Physiological events in each cell and tissue of holometabolous insects are well-orchestrated in an endocrine-dependent manner. An increase in ecdysone in the presence of JH at the end of a larval instar can force the larva to molt into the next instar larva. JH is called the “status quo hormone” because its function is to prevent metamorphosis by binding to its receptor, Met (19, 23). The JH-Met complex induces the expression of transcriptional factor Krüppel homolog 1 (Kr-h1), which suppresses the expression of BR-C, the “initiator of metamorphosis” (20, 24, 25). BR-C is considered an initiator of metamorphosis because mutations produce a phenotype with defective imaginal discs and loss of ability to undergo metamorphosis (26-29). At the beginning of last larval instar, ecdysone synthesis in prothoracic glands are inactivated. This stage-specific absence of ecdysone suppresses JH synthesis in the corpora allata (30, 31). In other words, a stage-specific decrease in JH titer is observed at the beginning of the last larval instar. As a result of the last instar-specific hormonal environment, JH-Met-mediated suppression of BR-C by Kr-h1 maintained is removed.

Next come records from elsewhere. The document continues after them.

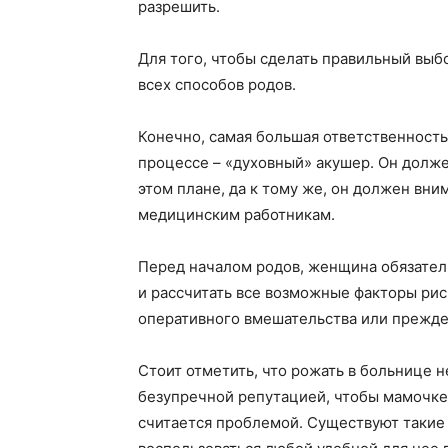
разрешить.
Для того, чтобы сделать правильный выб
всех способов родов.
Конечно, самая большая ответственность
процессе – «духовный» акушер. Он долж
этом плане, да к тому же, он должен вни
медицинским работникам.
Перед началом родов, женщина обязатель
и рассчитать все возможные факторы рис
оперативного вмешательства или прежд
Стоит отметить, что рожать в больнице 
безупречной репутацией, чтобы мамочке 
считается проблемой. Существуют такие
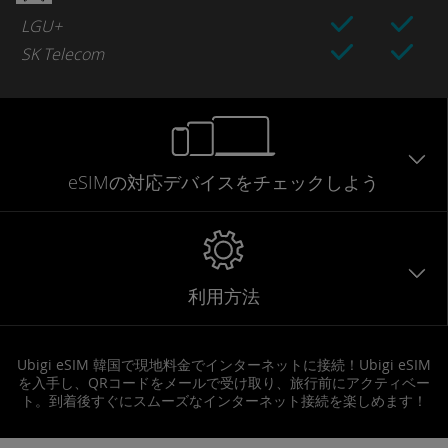
LGU+
SK Telecom
eSIMの対応デバイスをチェックしよう
利用方法
Ubigi eSIM 韓国で現地料金でインターネットに接続！Ubigi eSIM
を入手し、QRコードをメールで受け取り、旅行前にアクティベー
ト。到着後すぐにスムーズなインターネット接続を楽しめます！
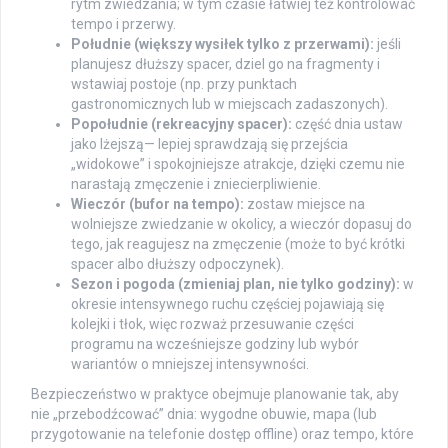
rytm zwiedzania; w tym czasie łatwiej też kontrolować
tempo i przerwy.
Południe (większy wysiłek tylko z przerwami):
jeśli
planujesz dłuższy spacer, dziel go na fragmenty i
wstawiaj postoje (np. przy punktach
gastronomicznych lub w miejscach zadaszonych).
Popołudnie (rekreacyjny spacer):
część dnia ustaw
jako lżejszą— lepiej sprawdzają się przejścia
„widokowe” i spokojniejsze atrakcje, dzięki czemu nie
narastają zmęczenie i zniecierpliwienie.
Wieczór (bufor na tempo):
zostaw miejsce na
wolniejsze zwiedzanie w okolicy, a wieczór dopasuj do
tego, jak reagujesz na zmęczenie (może to być krótki
spacer albo dłuższy odpoczynek).
Sezon i pogoda (zmieniaj plan, nie tylko godziny):
w
okresie intensywnego ruchu częściej pojawiają się
kolejki i tłok, więc rozważ przesuwanie części
programu na wcześniejsze godziny lub wybór
wariantów o mniejszej intensywności.
Bezpieczeństwo w praktyce obejmuje planowanie tak, aby
nie „przebodźcować” dnia: wygodne obuwie, mapa (lub
przygotowanie na telefonie dostęp offline) oraz tempo, które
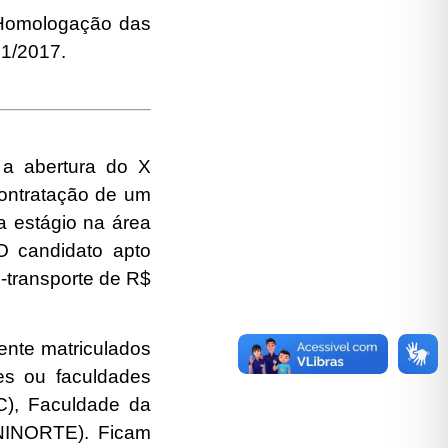
e Homologação das
01/2017.
 a abertura do X
contratação de um
a estágio na área
O candidato apto
o-transporte de R$
ente matriculados
es ou faculdades
C), Faculdade da
NINORTE). Ficam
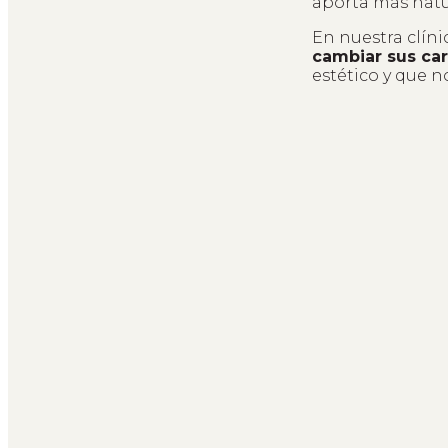
aporta más natur
En nuestra clín
cambiar sus car
estético y que n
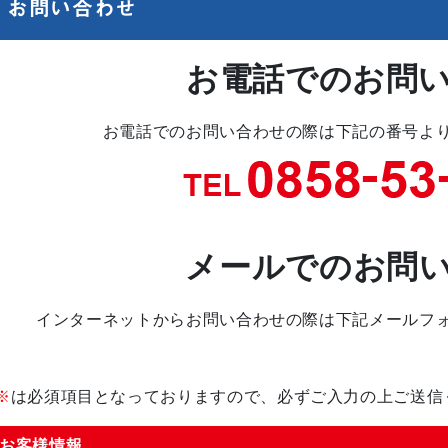
お問い合わせ
お電話でのお問
お電話でのお問い合わせの際は下記の番号よ
メールでのお問
インターネットからお問い合わせの際は下記メールフ
※
は必須項目となっておりますので、必ずご入力の上ご送信
お客様情報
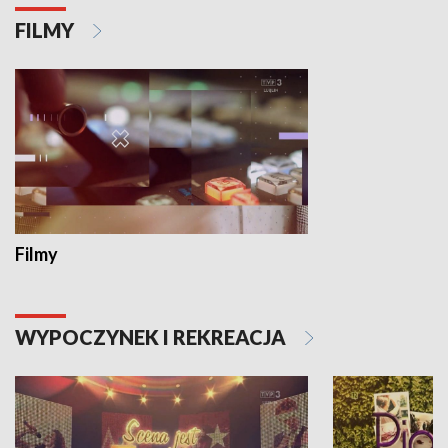
FILMY
Filmy
WYPOCZYNEK I REKREACJA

Expression of some ecdysone “early response genes”, such as BR-C, E75, and HR3, is regulated directly by ecdysone via the EcR receptor, identified as a member of the steroid hormone receptor family in 1991 (32). EcR can form a heterodimer with ultraspiracle protein (USP), a vertebrate retinoid X receptor, which then binds to a specific DNA sequence called the ecdysone response element (EcRE) (32, 33). Orphan nuclear receptor βFTZ-F1 is classified as an early late ecdysone response gene, first isolated from a homeotic mutant of Drosophila melanogaster (34). Expression of βFTZ-F1 is observed after the peak of ecdysone, shortly before larval or pupal molting. As a decline of ecdysone in hemolymph is necessary for normal molting, it is inferred that βFTZ-F1 is a downstream response to the decline in ecdysone in hemolymph. In the prepupal stage of D. melanogaster, induction of βFTZ-F1 enhances the expression of early ecdysone response genes, including BR-C, E74, and E75, responding to the ecdysone pulse just before pupal metamorphosis (35, 36). Premature expression of βFTZ-F1 induces ecdysis defects, while knockdown of βFTZ-F1 prevents molting by suppressing Inka cells to release ecdysis-triggering hormone, emphasizing the importance of βFTZ-F1 as a key molecule in the regulation of molting and metamorphosis (37). Expression of βFTZ-F1 is upregulated by HR3; a Drosophila HR3 (DHR3) mutant showed that DHR3 is essential for the regulation of βFTZ-F1 in the prepupal stage (38, 39). The roles of βFTZ-F1, HR3 and some other ecdysone response genes in the regulation of cuticle genes will be discussed in the next section.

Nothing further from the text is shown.